Robust Variational Autoencoders for Outlier Detection and Repair of Mixed-Type Data
It addresses the practical problem of identifying and repairing corrupted cells in mixed-type datasets, which is incremental over traditional row-level outlier detection.
The paper tackles unsupervised cell outlier detection and repair in mixed-type tabular data by introducing the Robust Variational Autoencoder (RVAE), which learns the joint distribution of clean data to identify and impute outlier cells, showing better performance than state-of-the-art methods.

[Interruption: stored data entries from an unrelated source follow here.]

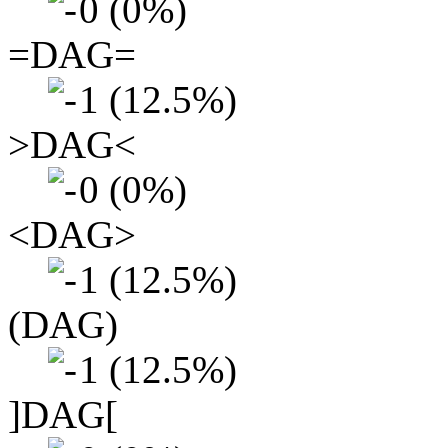
0 (0%)
=DAG=
1 (12.5%)
>DAG<
0 (0%)
<DAG>
1 (12.5%)
(DAG)
1 (12.5%)
]DAG[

We focus on the problem of unsupervised cell outlier detection and repair in mixed-type tabular data. Traditional methods are concerned only with detecting which rows in the dataset are outliers. However, identifying which cells are corrupted in a specific row is an important problem in practice, and the very first step towards repairing them. We introduce the Robust Variational Autoencoder (RVAE), a deep generative model that learns the joint distribution of the clean data while identifying the outlier cells, allowing their imputation (repair). RVAE explicitly learns the probability of each cell being an outlier, balancing different likelihood models in the row outlier score, making the method suitable for outlier detection in mixed-type datasets. We show experimentally that not only RVAE performs better than several state-of-the-art methods in cell outlier detection and repair for tabular data, but also that is robust against the initial hyper-parameter selection.